そのうえで、会員の任命について公務員の選定などは、国民固有の権利であることを定めた憲法15条にある国民主権の原理からすれば、総理大臣に会議の推薦通りに会員を任命すべき義務があるとまでは言えないとしています。
また、内閣総理大臣が適切に任命権を行使するためには、定員を上回る候補者の推薦を求めて、その中から任命することも否定されないとしています。
一方で、科学者が自主的に会員を選出するという基本的な考え方に変更はないなどとして、総理大臣は会員の任命にあたって、会議からの推薦を十分に尊重する必要があるとしています。
これについて、出席者から法解釈の変更ではないかという指摘が出されたのに対し、内閣法制局の担当者は「法解釈の変更ではない。憲法15条の規定で、公務員の任命権などは国民にあり、最終的に内閣総理大臣が、その責任を負っている。かつての国会答弁も、その前提のもとにされている」と述べました。

2点。

1:「文書」では、総理に推薦通りに任命すべき義務があるとまでは言えないとする根拠として憲法15条の国民の公務員選定権を主張
2:「野党合同ヒアリングにおける内閣法制局の担当者発言」では、かつての国会答弁もその前提のもとになされている」と主張

問題は内閣法制局の担当者発言の方。

「かつての国会答弁」とは昭和58年の日本学術会議法の改正議論をしていた当時の答弁で、たとえば5月12日の参議院文教委員会における内閣総理大臣官房参事官、高岡完治・内閣総理大臣官房総務審議官、手塚康夫の答弁がこれに当たります。

○政府委員(手塚康夫君) 前回の高木先生の御質問に対するお答えでも申し上げましたように、私どもは、実質的に総理大臣の任命で会員の任命を左右するということは考えておりません。確かに誤解を受けるのは、推薦制という言葉とそれから総理大臣の任命という言葉は結びついているものですから、中身をなかなか御理解できない方は、何か多数推薦されたうちから総理大臣がいい人を選ぶのじゃないか、そういう印象を与えているのじゃないかという感じが最近私もしてまいったのですが、仕組みをよく見ていただけばわかりますように、研連から出していただくのはちょうど二百十名ぴったりを出していただくということにしているわけでございます。それでそれを私の方に上げてまいりましたら、それを形式的に任命行為を行う。この点は、従来の場合には選挙によっていたために任命というのが必要がなかったのですが、こういう形の場合には形式的にはやむを得ません。

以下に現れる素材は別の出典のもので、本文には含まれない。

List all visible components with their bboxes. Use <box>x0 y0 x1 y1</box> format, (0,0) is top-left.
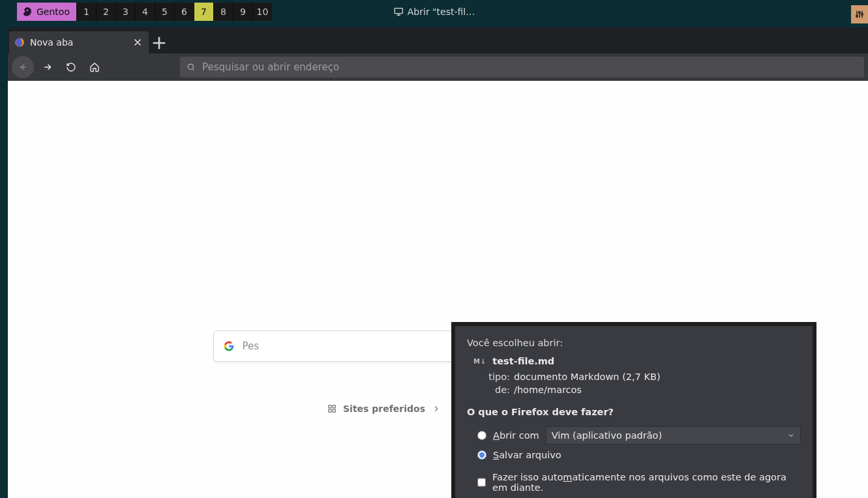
url-input[interactable] <box>202 61 858 73</box>
dialog-file-meta: tipo: documento Markdown (2,7 KB) de: /h… <box>467 372 801 395</box>
dialog-file-name: test-file.md <box>492 356 554 366</box>
tab-close-button[interactable] <box>132 37 143 48</box>
top-sites-toggle[interactable]: Sites preferidos <box>327 403 441 414</box>
svg-rect-6 <box>329 405 331 408</box>
distro-label: Gentoo <box>37 7 70 17</box>
download-dialog: Você escolheu abrir: M↓ test-file.md tip… <box>451 322 816 498</box>
plus-icon <box>149 33 170 53</box>
browser-window: Nova aba <box>8 27 868 498</box>
taskbar-window-title-text: Abrir "test-fil… <box>408 7 475 17</box>
monitor-icon <box>393 7 404 17</box>
url-bar[interactable] <box>180 57 864 78</box>
option-open-with[interactable]: Abrir com Vim (aplicativo padrão) <box>467 424 801 447</box>
auto-checkbox[interactable] <box>477 478 486 487</box>
sliders-icon <box>854 9 865 20</box>
svg-point-3 <box>861 14 863 16</box>
open-with-app-select[interactable]: Vim (aplicativo padrão) <box>546 426 801 445</box>
workspace-5[interactable]: 5 <box>155 3 174 21</box>
dialog-type-value: documento Markdown (2,7 KB) <box>514 372 801 382</box>
chevron-down-icon <box>787 432 795 439</box>
workspace-1[interactable]: 1 <box>76 3 96 21</box>
dialog-type-label: tipo: <box>486 372 514 382</box>
svg-point-2 <box>859 12 861 14</box>
workspace-10[interactable]: 10 <box>252 3 272 21</box>
new-tab-button[interactable] <box>149 33 170 53</box>
taskbar-settings[interactable] <box>851 5 868 23</box>
home-icon <box>89 62 100 72</box>
reload-icon <box>66 62 76 72</box>
save-file-label: Salvar arquivo <box>493 450 561 460</box>
markdown-icon: M↓ <box>473 358 486 365</box>
page-content: Sites preferidos Você escolheu abrir: M↓… <box>8 81 868 498</box>
dialog-from-value: /home/marcos <box>514 385 801 395</box>
save-file-radio[interactable] <box>477 450 486 460</box>
workspace-6[interactable]: 6 <box>174 3 194 21</box>
workspace-2[interactable]: 2 <box>96 3 115 21</box>
tab-strip: Nova aba <box>8 27 868 53</box>
arrow-right-icon <box>42 62 53 72</box>
auto-label: Fazer isso automaticamente nos arquivos … <box>492 472 801 493</box>
workspace-strip: Gentoo 1 2 3 4 5 6 7 8 9 10 <box>17 3 272 21</box>
dialog-question: O que o Firefox deve fazer? <box>467 407 801 417</box>
workspace-7[interactable]: 7 <box>194 3 213 21</box>
svg-rect-7 <box>333 405 335 408</box>
svg-rect-8 <box>329 409 331 412</box>
home-button[interactable] <box>85 57 104 77</box>
forward-button[interactable] <box>38 57 57 77</box>
workspace-4[interactable]: 4 <box>135 3 155 21</box>
gentoo-icon <box>22 7 33 17</box>
open-with-label: Abrir com <box>493 430 539 441</box>
close-icon <box>132 37 143 48</box>
svg-point-1 <box>856 15 858 17</box>
google-icon <box>223 340 235 352</box>
svg-rect-9 <box>333 409 335 412</box>
open-with-app-value: Vim (aplicativo padrão) <box>552 430 662 441</box>
tab-title: Nova aba <box>30 37 73 48</box>
option-auto[interactable]: Fazer isso automaticamente nos arquivos … <box>467 463 801 493</box>
top-sites-label: Sites preferidos <box>343 403 425 414</box>
browser-tab[interactable]: Nova aba <box>9 31 149 53</box>
dialog-intro: Você escolheu abrir: <box>467 338 801 348</box>
workspace-8[interactable]: 8 <box>213 3 233 21</box>
taskbar: Gentoo 1 2 3 4 5 6 7 8 9 10 Abrir "test-… <box>0 3 868 21</box>
grid-icon <box>327 404 337 413</box>
option-save-file[interactable]: Salvar arquivo <box>467 447 801 463</box>
nav-bar <box>8 53 868 81</box>
open-with-radio[interactable] <box>477 431 486 440</box>
svg-rect-0 <box>395 8 402 14</box>
workspace-9[interactable]: 9 <box>233 3 252 21</box>
reload-button[interactable] <box>61 57 81 77</box>
distro-badge[interactable]: Gentoo <box>17 3 76 21</box>
dialog-from-label: de: <box>486 385 514 395</box>
search-icon <box>187 63 196 72</box>
taskbar-window-title[interactable]: Abrir "test-fil… <box>393 3 475 21</box>
arrow-left-icon <box>18 62 28 72</box>
firefox-icon <box>14 37 25 48</box>
dialog-file-row: M↓ test-file.md <box>467 356 801 366</box>
chevron-right-icon <box>432 404 441 413</box>
back-button[interactable] <box>12 56 34 78</box>
svg-point-5 <box>188 64 193 69</box>
workspace-3[interactable]: 3 <box>115 3 135 21</box>
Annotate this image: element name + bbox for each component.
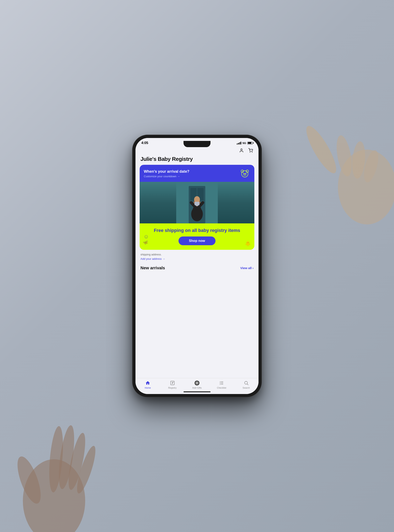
tab-search-label: Search <box>243 387 250 389</box>
duck-decoration: 🐥 <box>245 241 251 247</box>
father-child-figure <box>176 182 218 223</box>
butterfly-decoration: 🦋 <box>143 239 149 245</box>
tab-add-gifts[interactable]: Add Gifts <box>191 380 203 389</box>
smile-decoration: ☺ <box>143 233 149 240</box>
arrival-title: When's your arrival date? <box>144 169 189 174</box>
add-gifts-icon <box>194 380 200 386</box>
checklist-icon <box>219 380 224 386</box>
tab-checklist-label: Checklist <box>217 387 226 389</box>
tab-home-label: Home <box>145 387 151 389</box>
svg-point-1 <box>250 152 250 152</box>
address-section: shipping address. Add your address → <box>135 250 259 263</box>
new-arrivals-header: New arrivals View all › <box>135 263 259 273</box>
chevron-right-icon: › <box>253 266 254 270</box>
tab-checklist[interactable]: Checklist <box>215 380 228 389</box>
svg-point-6 <box>243 173 244 174</box>
promo-section: ☺ 🦋 Free shipping on all baby registry i… <box>140 223 254 250</box>
view-all-link[interactable]: View all › <box>240 266 254 270</box>
arrival-text-group: When's your arrival date? Customize your… <box>144 169 189 178</box>
notch <box>183 141 211 147</box>
new-arrivals-title: New arrivals <box>140 266 165 270</box>
arrival-subtitle: Customize your countdown → <box>144 175 189 178</box>
svg-point-29 <box>245 381 248 384</box>
address-body: shipping address. <box>140 253 254 256</box>
tab-add-gifts-label: Add Gifts <box>192 387 202 389</box>
shop-now-button[interactable]: Shop now <box>178 237 216 245</box>
arrival-date-section[interactable]: When's your arrival date? Customize your… <box>140 165 254 182</box>
banner-card: When's your arrival date? Customize your… <box>140 165 254 250</box>
scroll-content: When's your arrival date? Customize your… <box>135 165 259 378</box>
network-label: 5G <box>243 141 246 145</box>
svg-point-7 <box>245 173 246 174</box>
svg-line-21 <box>199 206 200 209</box>
svg-point-9 <box>244 174 245 175</box>
status-time: 4:05 <box>141 141 148 145</box>
promo-title: Free shipping on all baby registry items <box>154 227 240 234</box>
svg-point-2 <box>252 152 252 152</box>
tab-home[interactable]: Home <box>141 380 154 389</box>
profile-icon[interactable] <box>238 148 244 153</box>
photo-placeholder <box>140 182 254 223</box>
home-icon <box>145 380 150 386</box>
top-actions <box>135 147 259 155</box>
phone-device: 4:05 5G <box>133 135 261 397</box>
bear-icon <box>239 168 250 179</box>
photo-section <box>140 182 254 223</box>
view-all-label: View all <box>240 266 252 270</box>
status-icons: 5G <box>237 141 253 145</box>
cart-icon[interactable] <box>248 148 254 153</box>
add-address-link[interactable]: Add your address → <box>140 257 165 260</box>
svg-line-20 <box>194 206 195 209</box>
page-title: Julie's Baby Registry <box>135 155 259 165</box>
tab-registry[interactable]: Registry <box>166 380 179 389</box>
home-indicator <box>183 391 211 392</box>
signal-icon <box>237 142 241 145</box>
svg-point-0 <box>241 149 242 150</box>
battery-icon <box>247 142 253 145</box>
phone-screen: 4:05 5G <box>135 138 259 394</box>
tab-search[interactable]: Search <box>240 380 253 389</box>
registry-icon <box>170 380 175 386</box>
tab-registry-label: Registry <box>168 387 176 389</box>
search-icon <box>244 380 249 386</box>
svg-line-30 <box>247 384 248 385</box>
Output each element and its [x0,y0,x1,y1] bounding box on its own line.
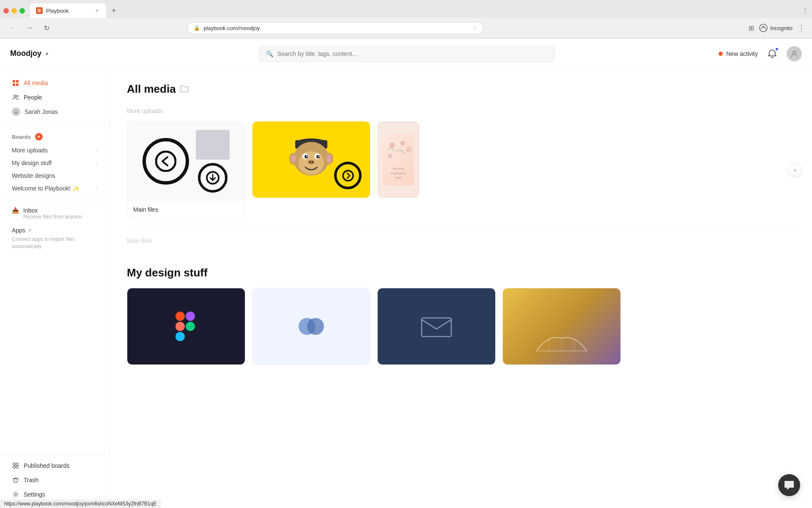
forward-button[interactable]: → [24,22,36,34]
card2-inner [252,121,370,198]
add-app-button[interactable]: + [28,226,32,234]
sidebar-item-more-uploads[interactable]: More uploads › [3,144,106,157]
board-card-2[interactable] [252,121,370,198]
sidebar-item-all-media[interactable]: All media [3,76,106,90]
svg-point-3 [793,51,796,54]
gray-rectangle [196,130,230,160]
inbox-label: Inbox [23,207,83,214]
sidebar: All media People [0,69,110,508]
apps-header[interactable]: Apps + [12,226,98,234]
close-button[interactable] [3,8,9,14]
my-design-stuff-title: My design stuff [127,266,795,279]
chat-button[interactable] [778,474,800,496]
board-card-1[interactable]: Main files [127,121,245,218]
design-card-4[interactable] [502,288,621,365]
sidebar-item-trash[interactable]: Trash [3,473,106,487]
figma-icon [173,309,199,343]
sidebar-item-website-designs[interactable]: Website designs [3,169,106,182]
mailchimp-monkey [282,130,341,189]
sidebar-divider-3 [0,455,110,455]
logo-dropdown-icon[interactable]: ▾ [46,51,48,57]
svg-point-28 [308,160,315,164]
chrome-menu-icon[interactable]: ⋮ [798,23,805,33]
sidebar-item-inbox[interactable]: 📥 Inbox Receive files from anyone. [3,204,106,223]
reload-button[interactable]: ↻ [41,22,52,34]
window-controls [3,8,25,14]
subsection-area: Main files [127,229,795,249]
sidebar-item-people[interactable]: People [3,90,106,105]
sidebar-divider-2 [0,200,110,200]
user-avatar[interactable] [787,46,802,61]
svg-rect-7 [16,83,19,86]
address-bar: ← → ↻ 🔒 playbook.com/moodjoy ☆ ⊞ Incogni… [0,18,812,38]
new-tab-button[interactable]: + [108,5,120,17]
main-area: All media People [0,69,812,508]
sidebar-item-sarah-jonas[interactable]: Sarah Jonas [3,105,106,119]
svg-point-8 [14,95,16,97]
sidebar-divider-1 [0,124,110,124]
card3-inner: My first Facebook post [378,121,419,198]
lock-icon: 🔒 [194,25,200,31]
new-activity-button[interactable]: New activity [719,50,758,57]
search-input[interactable] [277,50,548,57]
card1-right [196,130,230,193]
all-media-label: All media [24,80,48,86]
incognito-button[interactable]: Incognito [759,24,793,32]
trash-label: Trash [24,477,38,483]
sidebar-nav-section: All media People [0,76,110,119]
svg-point-39 [402,142,404,144]
floral-image: My first Facebook post [383,134,414,185]
next-arrow-button[interactable] [334,162,362,189]
page-title-row: All media [127,83,795,96]
app-logo[interactable]: Moodjoy [10,49,41,58]
svg-point-2 [763,26,764,28]
tab-bar: Playbook × + ⋮ [0,0,812,18]
extensions-icon[interactable]: ⊞ [749,24,754,32]
title-folder-icon[interactable] [180,85,189,94]
svg-point-15 [15,494,17,496]
bookmark-icon[interactable]: ☆ [473,25,477,31]
people-label: People [24,94,42,101]
svg-rect-14 [16,466,18,468]
design-card-1[interactable] [127,288,245,365]
minimize-button[interactable] [11,8,17,14]
tab-close-button[interactable]: × [93,7,100,14]
chevron-icon: › [96,160,98,166]
maximize-button[interactable] [19,8,25,14]
tab-menu-button[interactable]: ⋮ [802,7,809,15]
svg-rect-11 [13,463,15,465]
browser-chrome: Playbook × + ⋮ ← → ↻ 🔒 playbook.com/mood… [0,0,812,39]
design-card-img-4 [503,288,620,364]
chevron-icon: › [96,186,98,191]
svg-rect-46 [176,332,185,341]
back-button[interactable]: ← [7,22,19,34]
download-icon [198,163,228,193]
grid-icon [12,79,19,87]
search-box[interactable]: 🔍 [259,46,555,62]
scroll-right-button[interactable]: › [788,163,802,177]
inbox-sub-label: Receive files from anyone. [23,214,83,220]
floral-svg [384,139,413,164]
design-card-img-1 [127,288,245,364]
svg-point-41 [408,148,411,151]
apps-description: Connect apps to import files automatical… [12,236,98,250]
svg-point-26 [306,156,307,157]
board-card-3[interactable]: My first Facebook post [377,121,420,198]
url-bar[interactable]: 🔒 playbook.com/moodjoy ☆ [187,22,483,34]
sidebar-item-my-design-stuff[interactable]: My design stuff › [3,157,106,169]
tab-title: Playbook [46,8,69,14]
active-tab[interactable]: Playbook × [30,3,106,18]
add-board-button[interactable]: + [35,133,43,141]
card1-inner [127,121,245,201]
notifications-button[interactable] [765,46,780,61]
sidebar-item-published-boards[interactable]: Published boards [3,458,106,473]
design-card-2[interactable] [252,288,370,365]
design-card-3[interactable] [377,288,496,365]
svg-rect-12 [16,463,18,465]
trash-icon [12,476,19,484]
sidebar-item-welcome[interactable]: Welcome to Playbook! ✨ › [3,182,106,195]
design-card-img-3 [378,288,495,364]
boards-header[interactable]: Boards + [3,130,106,144]
svg-point-43 [389,155,391,157]
sidebar-bottom: Published boards Trash [0,451,110,502]
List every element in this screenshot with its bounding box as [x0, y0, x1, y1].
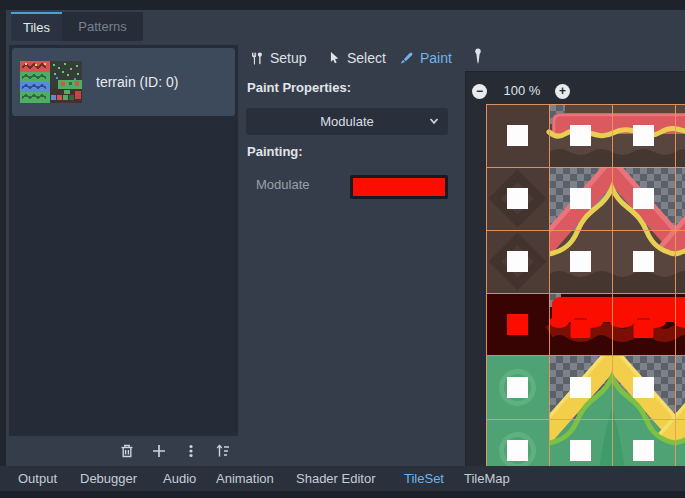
- setup-tool-label: Setup: [270, 50, 307, 66]
- modulate-color-swatch[interactable]: [350, 175, 448, 199]
- eyedropper-icon: [471, 47, 485, 67]
- cursor-icon: [327, 51, 341, 65]
- left-edge-strip: [0, 10, 6, 491]
- menu-dots-icon[interactable]: [182, 442, 200, 460]
- bottom-tab-debugger[interactable]: Debugger: [80, 466, 137, 491]
- atlas-panel: − 100 % +: [465, 71, 685, 466]
- paint-brush-icon: [399, 51, 414, 66]
- add-icon[interactable]: [150, 442, 168, 460]
- bottom-panel-bar: Output Debugger Audio Animation Shader E…: [0, 466, 685, 491]
- delete-icon[interactable]: [118, 442, 136, 460]
- bottom-tab-shader-editor[interactable]: Shader Editor: [296, 466, 376, 491]
- chevron-down-icon: [428, 115, 440, 127]
- bottom-tab-output[interactable]: Output: [18, 466, 57, 491]
- bottom-strip: [0, 491, 685, 498]
- top-strip: [0, 0, 685, 10]
- paint-tool-label: Paint: [420, 50, 452, 66]
- modulate-color-swatch-fill: [353, 178, 445, 196]
- paint-properties-heading: Paint Properties:: [247, 80, 351, 95]
- bottom-tab-tileset[interactable]: TileSet: [404, 466, 444, 491]
- list-item-label: terrain (ID: 0): [96, 74, 178, 90]
- zoom-in-button[interactable]: +: [555, 84, 570, 99]
- bottom-tab-animation[interactable]: Animation: [216, 466, 274, 491]
- sort-icon[interactable]: [214, 442, 232, 460]
- paint-property-value: Modulate: [320, 114, 373, 129]
- tab-patterns-label: Patterns: [78, 19, 126, 34]
- setup-tools-icon: [249, 51, 264, 66]
- picker-tool-button[interactable]: [471, 47, 485, 67]
- tab-tiles[interactable]: Tiles: [11, 12, 62, 41]
- painting-heading: Painting:: [247, 144, 303, 159]
- tileset-thumbnail: [20, 61, 82, 103]
- paint-tool-button[interactable]: Paint: [399, 49, 452, 67]
- tab-tiles-label: Tiles: [23, 20, 50, 35]
- list-item-terrain[interactable]: terrain (ID: 0): [12, 48, 235, 116]
- zoom-level: 100 %: [496, 83, 548, 98]
- setup-tool-button[interactable]: Setup: [249, 49, 307, 67]
- bottom-tab-tilemap[interactable]: TileMap: [464, 466, 510, 491]
- paint-property-dropdown[interactable]: Modulate: [246, 108, 448, 135]
- bottom-tab-audio[interactable]: Audio: [163, 466, 196, 491]
- zoom-out-button[interactable]: −: [472, 84, 487, 99]
- tile-atlas-view[interactable]: [486, 104, 685, 467]
- tiles-list-toolbar: [8, 440, 239, 462]
- tile-atlas-image: [486, 104, 685, 467]
- tileset-editor: Tiles Patterns: [0, 0, 685, 498]
- tab-patterns[interactable]: Patterns: [62, 12, 143, 41]
- tiles-list-panel: terrain (ID: 0): [8, 44, 239, 437]
- modulate-property-label: Modulate: [256, 177, 309, 192]
- select-tool-label: Select: [347, 50, 386, 66]
- select-tool-button[interactable]: Select: [327, 49, 386, 67]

そういうことで任命制を置いておりますが、これが実質的なものだというふうには私ども理解しておりません。
○説明員(高岡完治君) ただいま御審議いただいております法案の第七条第二項の規定に基づきまして内閣総理大臣が形式的な任命行為を行うということになるわけでございますが、この条文を読み上げますと、「会員は、第二十二条の規定による推薦に基づいて、内閣総理大臣がこれを任命する。」こういう表現になっておりまして、ただいま総務審議官の方からお答え申し上げておりますように、二百十人の会員が研連から推薦されてまいりまして、それをそのとおり内閣総理大臣が形式的な発令行為を行うというふうにこの条文を私どもは解釈をしておるところでございます。この点につきましては、内閣法制局におきます法律案の審査のときにおきまして十分その点は詰めたところでございます。
○説明員(高岡完治君) これは、従来の選挙制が今回の改正法案によりまして推薦制ということに変わるものですから、特別職国家公務員としての日本学術会議会員としての地位といいますか、法的な地位を獲得するためには、何らかの発令行為がどうしても法律上要ると、こういうことでございます。そのために二十五条、二十六条は、従来は総会の単なる普通の決議、あるいは意に反する解職の場合につきましては総会の特別決議によりましてその地位を奪うという規定になっておったわけでございますけれども、その普通決議、特別決議の点は現行法のとおりといたしまして、形式的にその要件を欠いたままで辞職の発令行為を行うということでございまして、これも法第七条第二項と同様、全く形式的な発令行為と、このように私ども理解しております。この点は内閣法制局とも十分第七条第二項同様詰めたところでございます。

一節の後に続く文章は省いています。